Now I will take a stab at breaking down each category.

OPS

Plate discipline's effect on OPS is minimal at best. The strongest correlation is with Z-Contact, but with a negative impact. Keep in mind OPS is less than one, so the coefficients have good weighting, but on a poor fit.

HR

Not much correlation here. Z-contact is the highest, but again at a negative impact. Presumably this is the impact of Juan Pierre-type players.

AVG

This one isn't so bad. We get a pretty good relationship between Z-contact and AVG, with a decent coefficient (remember AVG is less than 1). We also see swinging and making contact outside of the zone isn't a death sentence to batting average.

Walks

Not bad. Second best fit of any group. Swinging at pitches results in less walks. Duh.

Strikeouts

Best fit! Again, duh. Making more contact results in less strikeouts.

BB/K ratio

Some decent fits here. Plate discipline seems to play a role in walks and strikeouts.

OBP

The best fit is Swing% with a negative impact. Free swingers seem to have a lower OBP. Who would have thought?

SLG

The best fit is with Z-Contact, but with a negative impact. Damn you Juan Pierre!

BABIP

Positively the worst fit of any group. I would be comfortable saying any small deviations in Cespedes' plate discipline are not affecting his BABIP. I was a little surprised on this one. I thought swinging at better pitches might result in better hit balls for a higher BABIP, but not the case.

wRC+

Finally. We see the best (and still not good) fit is what negative impact free swinging has.
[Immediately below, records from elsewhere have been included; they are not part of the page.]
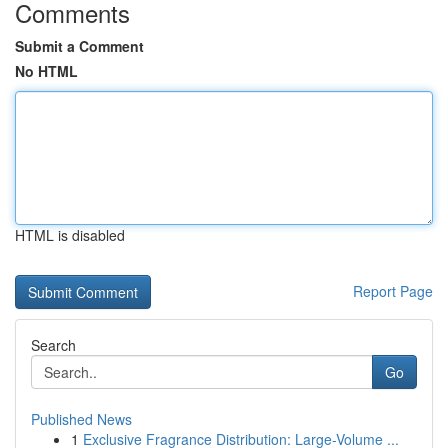
Comments
Submit a Comment
No HTML
HTML is disabled
Report Page
Search
Go
Published News
1
Exclusive Fragrance Distribution: Large-Volume ...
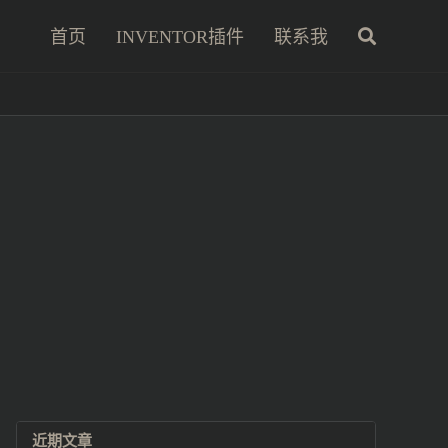
首页
INVENTOR插件
联系我
近期文章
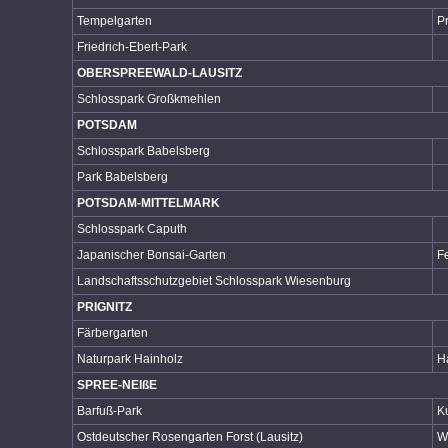
Tempelgarten
P
Friedrich-Ebert-Park
OBERSPREEWALD-LAUSITZ
Schlosspark Großkmehlen
POTSDAM
Schlosspark Babelsberg
Park Babelsberg
POTSDAM-MITTELMARK
Schlosspark Caputh
Japanischer Bonsai-Garten
F
Landschaftsschutzgebiet Schlosspark Wiesenburg
PRIGNITZ
Färbergarten
Naturpark Hainholz
H
SPREE-NEIßE
Barfuß-Park
K
Ostdeutscher Rosengarten Forst (Lausitz)
W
But overall not any good fits to draw any real conclusions on.

Conclusion

While I don't hold a PhD in Mathematics, I think the take-away from this is that predicting performance on plate discipline ALONE year-to-year is ill-advised. It is possible over a significant portion of at-bats you could draw a conclusion Player A may get more walks or strikeouts than Player B based on plate discipline, but the correlation numbers are just too small to predict any significant batted-ball differences in the short term. So while I am not thrilled that Cespedes is making contact at 4% fewer pitches in the strike zone, it is nothing to sit and cry about.

(apparently your BP/HR Derby swing is fine.)